If it wasn’t for that summer program, she says she wouldn’t have known careers in engineering existed.

“My parents only finished third grade in Mexico,” says Albarrán Chicas, who was the first in her family to graduate from high school, let alone make it to college. “I didn’t know about MIT until two weeks before the deadline to apply.”

At age 17, she packed up her bags and moved from Riverside, California to Cambridge, Massachusetts to take college courses in electrical engineering and electromagnetic wave theory.

“What I do now is work at the antennae department,” says Albarrán Chicas. “Through the antennae we are able to design how the satellites are going to define coverage on earth.”

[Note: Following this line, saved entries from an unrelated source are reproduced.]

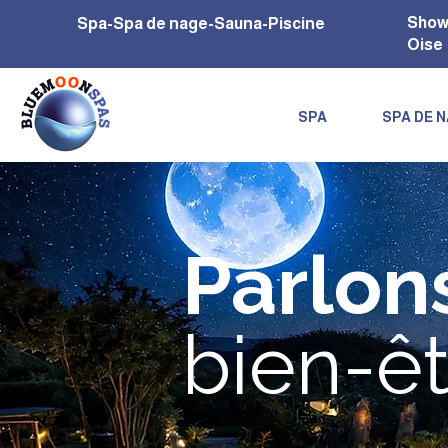
Show
Spa-Spa de nage-Sauna-Piscine
Oise
SPA
SPA DE 
Parlon
bien-êt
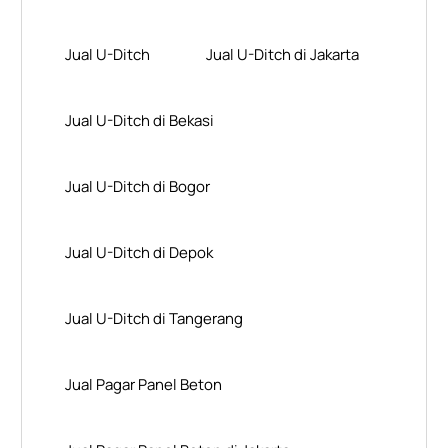
Jual U-Ditch
Jual U-Ditch di Jakarta
Jual U-Ditch di Bekasi
Jual U-Ditch di Bogor
Jual U-Ditch di Depok
Jual U-Ditch di Tangerang
Jual Pagar Panel Beton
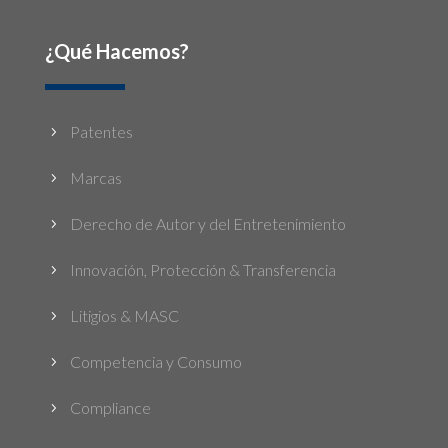
¿Qué Hacemos?
Patentes
5
Marcas
5
Derecho de Autor y del Entretenimiento
5
Innovación, Protección & Transferencia
5
Litigios & MASC
5
Competencia y Consumo
5
Compliance
5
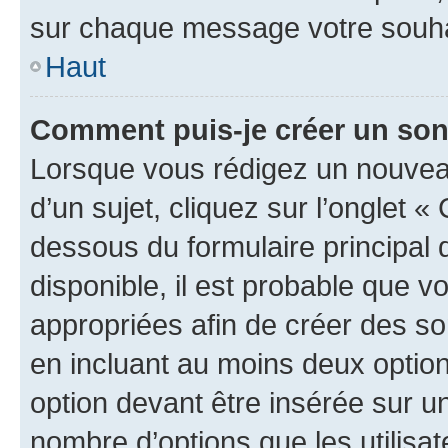
sur chaque message votre souhai
Haut
Comment puis-je créer un so
Lorsque vous rédigez un nouvea
d’un sujet, cliquez sur l’onglet 
dessous du formulaire principal d
disponible, il est probable que 
appropriées afin de créer des so
en incluant au moins deux opti
option devant être insérée sur u
nombre d’options que les utilisa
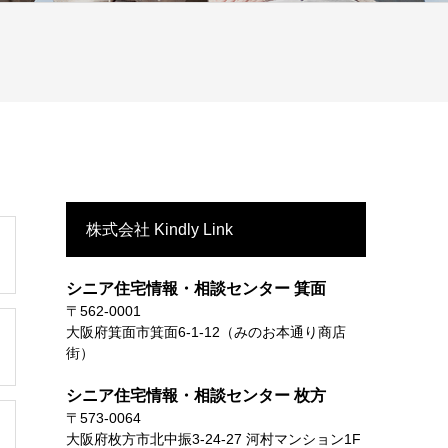
株式会社 Kindly Link
シニア住宅情報・相談センター 箕面
〒562-0001
大阪府箕面市箕面6-1-12（みのお本通り商店
街）
シニア住宅情報・相談センター 枚方
〒573-0064
大阪府枚方市北中振3-24-27 河村マンション1F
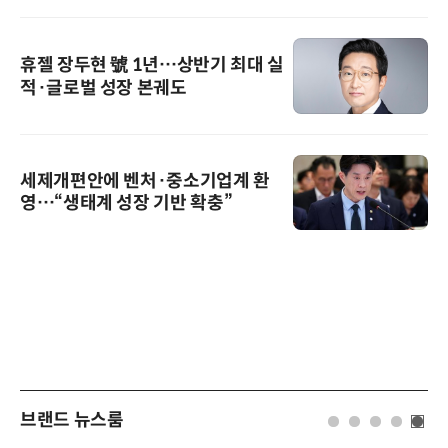
휴젤 장두현 號 1년…상반기 최대 실
적·글로벌 성장 본궤도
세제개편안에 벤처·중소기업계 환
영…“생태계 성장 기반 확충”
브랜드 뉴스룸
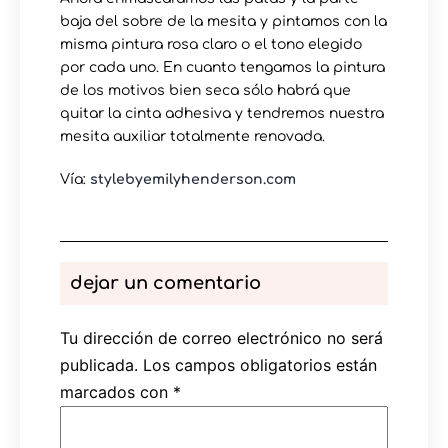
baja del sobre de la mesita y pintamos con la
misma pintura rosa claro o el tono elegido
por cada uno. En cuanto tengamos la pintura
de los motivos bien seca sólo habrá que
quitar la cinta adhesiva y tendremos nuestra
mesita auxiliar totalmente renovada.
Vía:
stylebyemilyhenderson.com
dejar un comentario
Tu dirección de correo electrónico no será
publicada.
Los campos obligatorios están
marcados con
*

She explains that satellites are launched into space and travel with the earth, linked with ground stations on the earth.

“That’s how the satellite communicates back and forth,” says Albarrán Chicas, explaining the full cost to test and launch a satellite is $500 million. “Once we launch our satellites into space, we can’t really fix them. We have to make sure they are designed properly and tested adequately.”

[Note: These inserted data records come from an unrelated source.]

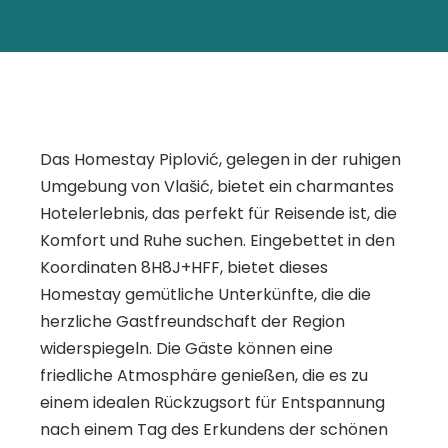
Das Homestay Piplović, gelegen in der ruhigen
Umgebung von Vlašić, bietet ein charmantes
Hotelerlebnis, das perfekt für Reisende ist, die
Komfort und Ruhe suchen. Eingebettet in den
Koordinaten 8H8J+HFF, bietet dieses
Homestay gemütliche Unterkünfte, die die
herzliche Gastfreundschaft der Region
widerspiegeln. Die Gäste können eine
friedliche Atmosphäre genießen, die es zu
einem idealen Rückzugsort für Entspannung
nach einem Tag des Erkundens der schönen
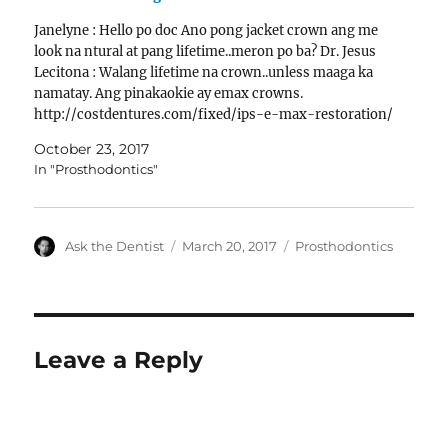
Janelyne : Hello po doc Ano pong jacket crown ang me
look na ntural at pang lifetime..meron po ba? Dr. Jesus
Lecitona : Walang lifetime na crown..unless maaga ka
namatay. Ang pinakaokie ay emax crowns.
http://costdentures.com/fixed/ips-e-max-restoration/
Janelyne : Pero pag pustiso po ba lifetime na siya? Dr.
October 23, 2017
Jesus Lecitona :…
In "Prosthodontics"
Author
Posted
Categories
Ask the Dentist
March 20, 2017
Prosthodontics
on
Leave a Reply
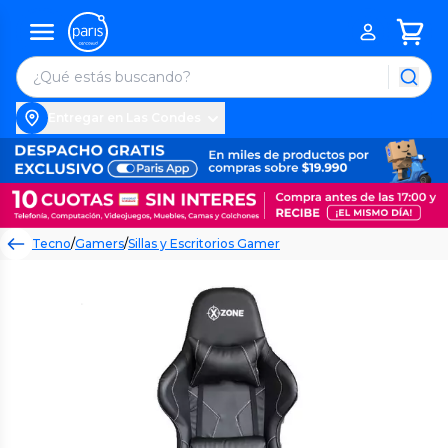
Entregar en Las Condes
Tecno
/
Gamers
/
Sillas y Escritorios Gamer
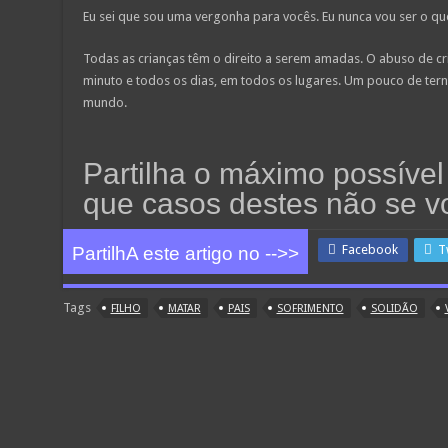
Eu sei que sou uma vergonha para vocês. Eu nunca vou ser o qu
Todas as crianças têm o direito a serem amadas. O abuso de c
minuto e todos os dias, em todos os lugares. Um pouco de ter
mundo.
Partilha o máximo possível 
que casos destes não se vo
Facebook
T
PartilhA este artigo no -->>
Tags
FILHO
MATAR
PAIS
SOFRIMENTO
SOLIDÃO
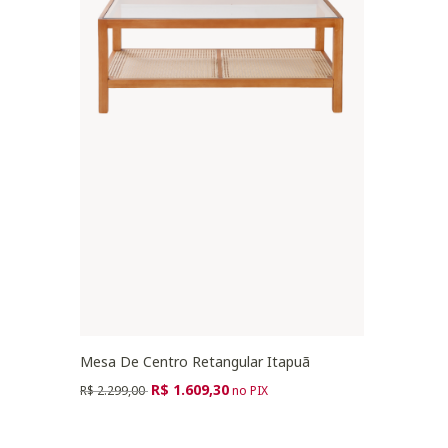
Mesa De Centro Retangular Itapuã
Preço reduzido de
para
R$ 1.609,30
R$ 2.299,00
no PIX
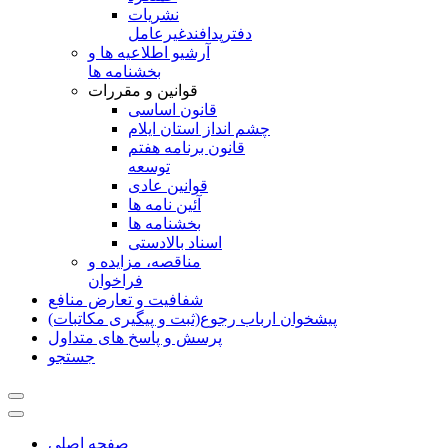
نشريات
دفترپدافندغيرعامل
آرشیو اطلاعیه ها و
بخشنامه ها
قوانین و مقررات
قانون اساسی
چشم انداز استان ایلام
قانون برنامه هفتم
توسعه
قوانین عادی
آئین نامه ها
بخشنامه ها
اسناد بالادستی
مناقصه، مزایده و
فراخوان
شفافیت و تعارض منافع
پیشخوان ارباب رجوع(ثبت و پیگیری مکاتبات)
پرسش و پاسخ های متداول
جستجو
صفحه اصلی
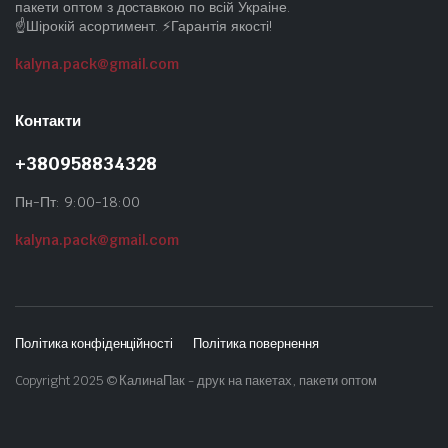
пакети оптом з доставкою по всій Украіне.
☝️Шірокій асортимент. ⚡Гарантія якості!
kalyna.pack@gmail.com
Контакти
+380958834328
Пн-Пт: 9:00-18:00
kalyna.pack@gmail.com
Політика конфіденційності
Політика повернення
Copyright 2025 © КалинаПак - друк на пакетах, пакети оптом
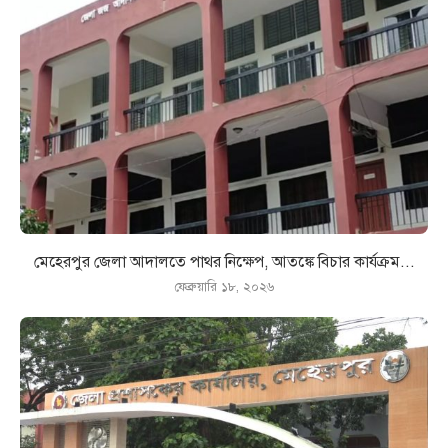
মেহেরপুর জেলা আদালতে পাথর নিক্ষেপ, আতঙ্কে বিচার কার্যক্রম...
ফেব্রুয়ারি ১৮, ২০২৬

What she says she really enjoys about her job is the ability to be a problem solver. She says she is still is in awe that she is able to work with such a talented team and do such important work.

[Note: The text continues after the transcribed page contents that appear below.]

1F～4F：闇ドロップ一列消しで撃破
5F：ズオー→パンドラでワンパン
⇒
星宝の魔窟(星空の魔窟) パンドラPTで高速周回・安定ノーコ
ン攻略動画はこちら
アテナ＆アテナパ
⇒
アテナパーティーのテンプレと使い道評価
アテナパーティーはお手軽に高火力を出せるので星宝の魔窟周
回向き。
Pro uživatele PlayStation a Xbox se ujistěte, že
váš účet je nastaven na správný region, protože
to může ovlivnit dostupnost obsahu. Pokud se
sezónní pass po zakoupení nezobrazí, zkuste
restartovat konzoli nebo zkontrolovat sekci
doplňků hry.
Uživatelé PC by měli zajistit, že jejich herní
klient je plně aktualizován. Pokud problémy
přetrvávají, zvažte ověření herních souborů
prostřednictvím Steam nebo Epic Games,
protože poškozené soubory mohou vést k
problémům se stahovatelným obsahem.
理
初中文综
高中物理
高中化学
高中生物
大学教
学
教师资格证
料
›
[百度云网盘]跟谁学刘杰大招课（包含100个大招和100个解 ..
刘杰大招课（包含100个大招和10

“It feels great to be able to come in and break some of the stereotypes that Latinas are not good in math and science,” says Albarrán Chicas.  Together with her husband (they met while students at MIT) they saw the need to introduce more young people to science, technology, engineering, math and science (STEM).   The couple created Empower Educational Services last year. “We’re trying to pay it forward in terms of everything we’ve learned — especially in under-served communities.”

She also works with Latinas in STEM, created by a group of MIT alumnae.

“The main purpose is to help empower Latinas to pursue STEM fields and thrive,” she says.  There’s a big push in improving the numbers, but there’s also a big trend in Latinas leaving STEM. We want to address why they leave – and raise awareness of Latinos who are doing well.”

Personally, she thinks immigration reform is definitely needed because there are too many talented undocumented youth in this country with so much to offer.

“It’s such a sensitive topic, because it could have as easily been me not being a citizen, and I can’t imagine not doing what I’m doing because of not having legal status,” says Albarrán Chicas who became a citizen at 21, when her parents were able to get their residency card and petition for her. “Ten years ago, there weren’t any scholarships for people who were undocumented. It was something that you didn’t talk about.”

She says sometimes remembering that time is still so difficult.

“There were some very dark moments — living in hiding for a long time, not saying anything to anybody,” she says. “My parents have been my source of inspiration — everything they sacrificed for my brother and I, I don’t think I can ever repay that back.”